EXERCISE INSTRUCTIONS - Repeat every entry exactly as it stands. Omit the images.

TASK INPUTS -
==================================================
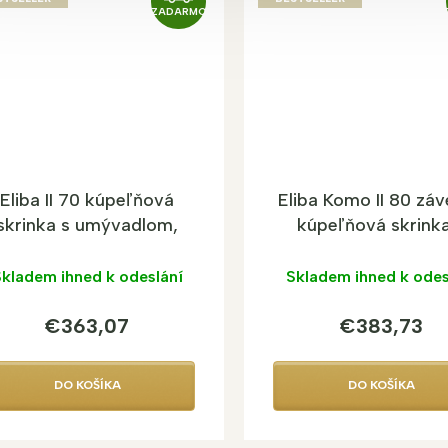
ZADARMO
A
D
A
R
M
O
Eliba II 70 kúpeľňová
Eliba Komo II 80 zá
skrinka s umývadlom,
kúpeľňová skrinka
závesná
umývadlom
kladem ihned k odeslání
Skladem ihned k odes
€363,07
€383,73
DO KOŠÍKA
DO KOŠÍKA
==================================================
EXPECTED ANSWER -
ZADARMO
A
D
A
R
M
O
Eliba II 70 kúpeľňová
Eliba Komo II 80 zá
skrinka s umývadlom,
kúpeľňová skrinka
závesná
umývadlom
kladem ihned k odeslání
Skladem ihned k odes
€363,07
€383,73
DO KOŠÍKA
DO KOŠÍKA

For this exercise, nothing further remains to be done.